Edge spectra of Gaussian random symmetric matrices with correlated entries
Debapratim Banerjee, Soumendu Sundar Mukherjee, Dipranjan Pal
TL;DR
We study the edge of the spectrum for $n\\times n$ symmetric Gaussian matrices with pairwise correlations decaying as $O(n^{-(1+\\varepsilon)})$ and prove that the largest eigenvalue of $n^{-1/2}X_n$ converges to the edge $2$ almost surely. The proof leverages a Füredi–Komlós high-moment analysis with FK-sentence encoding to control trace moments, building on the semicircle law for the empirical spectral distribution. In the spiked model $Y_n = X_n + (\\lambda/\\sqrt{n})\\mathbf{1}\mathbf{1}^\\top$, the top eigenvalue fluctuations are Gaussian with regime-dependent scalings: $\\sqrt{n}$-scaling for $\\varepsilon \ge 1$ and $\\lambda \gg n^{1/4}$, and $n^{\\varepsilon/2}$-scaling when $0<\\varepsilon<1$ with a variance $\\sigma^2$ determined by the mean-sum fluctuations. The authors also develop a universality-type framework via randomised $Q_\\ell$ constructions to extend edge results to a broad class of correlated Gaussian ensembles. Overall, the work extends edge rigidity to correlated Gaussian matrices under weak decay and reveals distinct fluctuation regimes, motivating future exploration of edge universality under dependence structures.
Abstract
We study the largest eigenvalue of a Gaussian random symmetric matrix $X_n$, with zero-mean, unit variance entries satisfying the condition $\sup_{(i, j) \ne (i', j')}|\mathbb{E}[X_{ij} X_{i'j'}]| = O(n^{-(1 + \varepsilon)})$, where $\varepsilon > 0$. It follows from Catalano et al. (2024) that the empirical spectral distribution of $n^{-1/2} X_n$ converges weakly almost surely to the standard semi-circle law. Using a Füredi-Komlós-type high moment analysis, we show that the largest eigenvalue $λ_1(n^{-1/2} X_n)$ of $n^{-1/2} X_n$ converges almost surely to $2$. This result is essentially optimal in the sense that one cannot take $\varepsilon = 0$ and still obtain an almost sure limit of $2$. We also derive Gaussian fluctuation results for the largest eigenvalue in the case where the entries have a common non-zero mean.
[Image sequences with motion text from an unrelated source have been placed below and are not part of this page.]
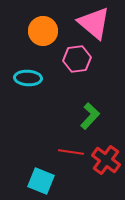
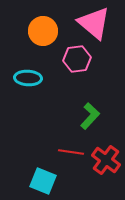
cyan square: moved 2 px right
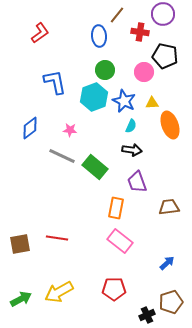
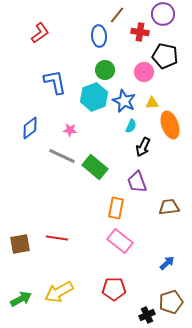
black arrow: moved 11 px right, 3 px up; rotated 108 degrees clockwise
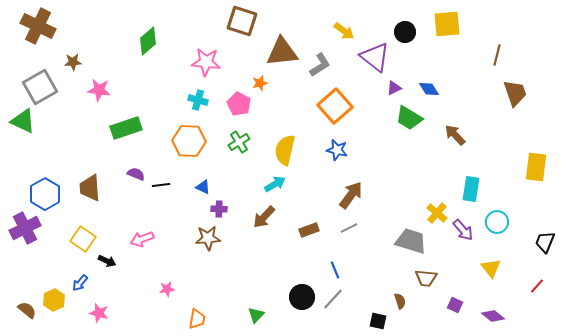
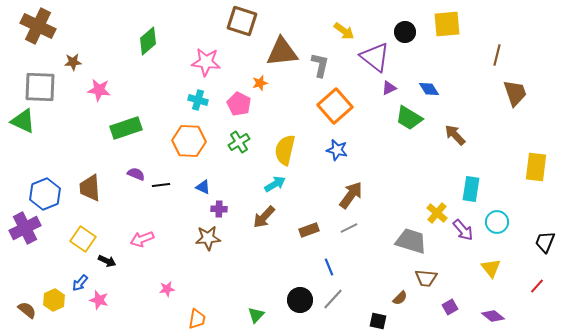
gray L-shape at (320, 65): rotated 45 degrees counterclockwise
gray square at (40, 87): rotated 32 degrees clockwise
purple triangle at (394, 88): moved 5 px left
blue hexagon at (45, 194): rotated 8 degrees clockwise
blue line at (335, 270): moved 6 px left, 3 px up
black circle at (302, 297): moved 2 px left, 3 px down
brown semicircle at (400, 301): moved 3 px up; rotated 63 degrees clockwise
purple square at (455, 305): moved 5 px left, 2 px down; rotated 35 degrees clockwise
pink star at (99, 313): moved 13 px up
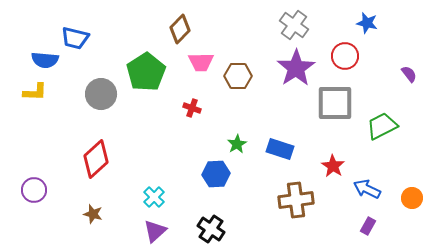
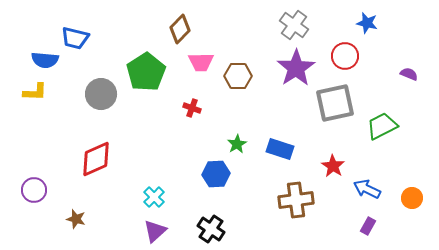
purple semicircle: rotated 30 degrees counterclockwise
gray square: rotated 12 degrees counterclockwise
red diamond: rotated 18 degrees clockwise
brown star: moved 17 px left, 5 px down
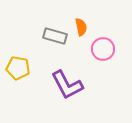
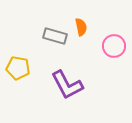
pink circle: moved 11 px right, 3 px up
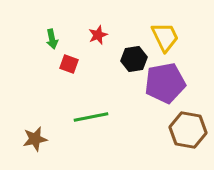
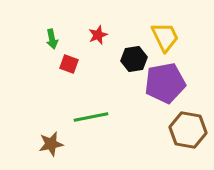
brown star: moved 16 px right, 5 px down
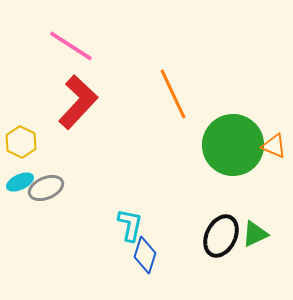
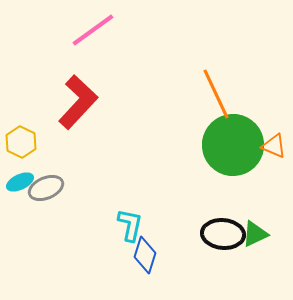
pink line: moved 22 px right, 16 px up; rotated 69 degrees counterclockwise
orange line: moved 43 px right
black ellipse: moved 2 px right, 2 px up; rotated 69 degrees clockwise
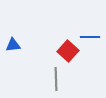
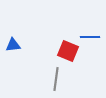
red square: rotated 20 degrees counterclockwise
gray line: rotated 10 degrees clockwise
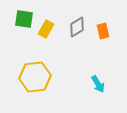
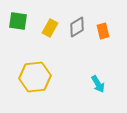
green square: moved 6 px left, 2 px down
yellow rectangle: moved 4 px right, 1 px up
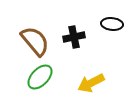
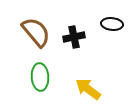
brown semicircle: moved 1 px right, 9 px up
green ellipse: rotated 48 degrees counterclockwise
yellow arrow: moved 3 px left, 6 px down; rotated 64 degrees clockwise
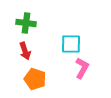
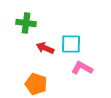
red arrow: moved 20 px right, 3 px up; rotated 132 degrees clockwise
pink L-shape: rotated 90 degrees counterclockwise
orange pentagon: moved 1 px right, 5 px down
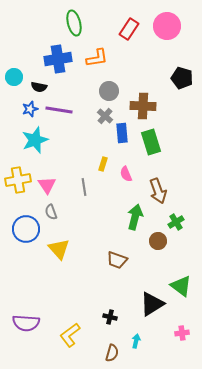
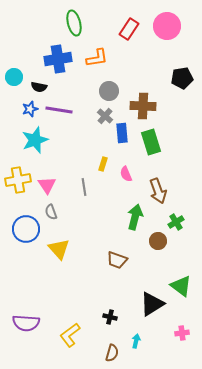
black pentagon: rotated 25 degrees counterclockwise
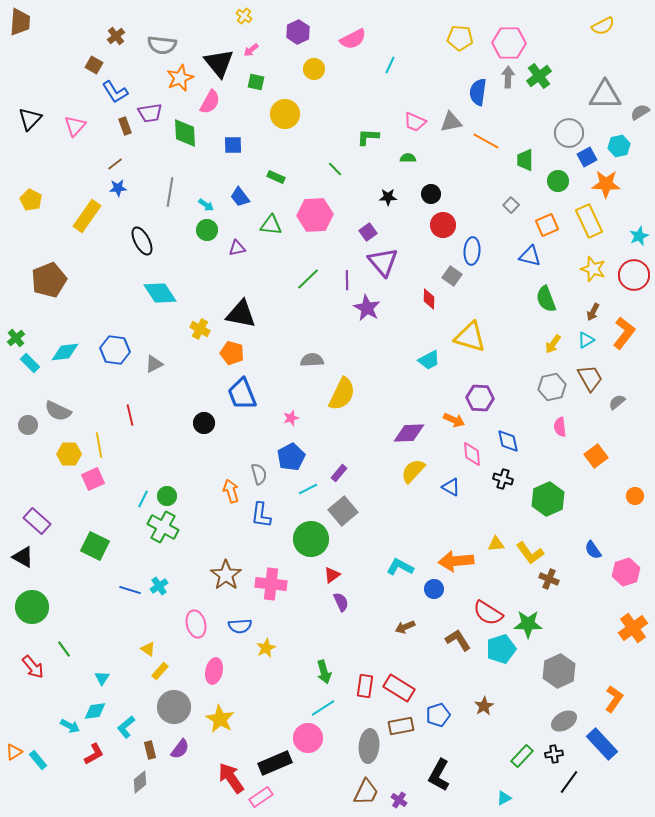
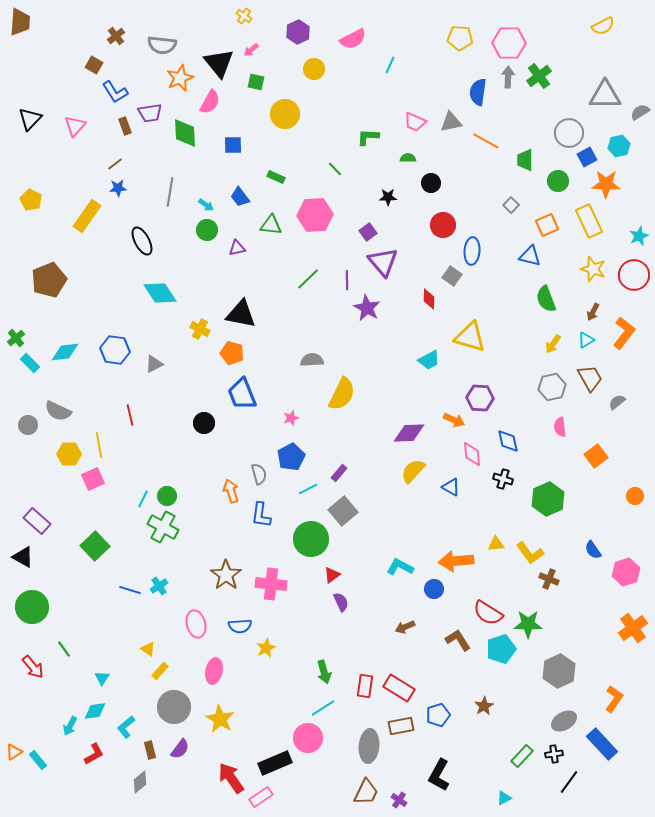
black circle at (431, 194): moved 11 px up
green square at (95, 546): rotated 20 degrees clockwise
cyan arrow at (70, 726): rotated 90 degrees clockwise
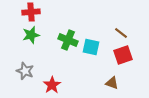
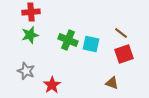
green star: moved 1 px left
cyan square: moved 3 px up
red square: moved 1 px right, 1 px up
gray star: moved 1 px right
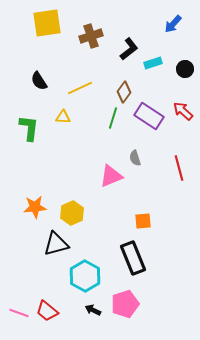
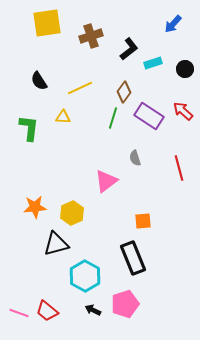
pink triangle: moved 5 px left, 5 px down; rotated 15 degrees counterclockwise
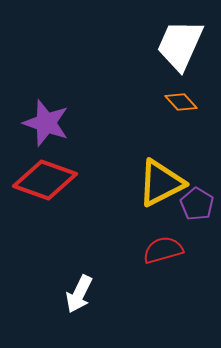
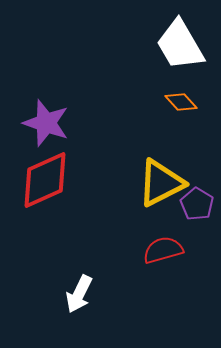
white trapezoid: rotated 54 degrees counterclockwise
red diamond: rotated 44 degrees counterclockwise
Let $Y_n = X_n + \fracλ{\sqrt{n}}\mathbf{1} \mathbf{1}^\top$. When $\varepsilon \ge 1$ and $λ\gg n^{1/4}$, we show that \[ n^{1/2}\bigg(λ_1(n^{-1/2} Y_n) - λ- \frac{1}λ\bigg) \xrightarrow{d} \sqrt{2} Z, \] where $Z$ is a standard Gaussian. On the other hand, when $0 < \varepsilon < 1$, we have $\mathrm{Var}(\frac{1}{n}\sum_{i, j}X_{ij}) = O(n^{1 - \varepsilon})$. Assuming that $\mathrm{Var}(\frac{1}{n}\sum_{i, j} X_{ij}) = σ^2 n^{1 - \varepsilon} (1 + o(1))$, if $λ\gg n^{\varepsilon/4}$, then we have \[ n^{\varepsilon/2}\bigg(λ_1(n^{-1/2} Y_n) - λ- \frac{1}λ\bigg) \xrightarrow{d} σZ. \] While the ranges of $λ$ in these fluctuation results are certainly not optimal, a striking aspect is that different scalings are required in the two regimes $0 < \varepsilon < 1$ and $\varepsilon \ge 1$.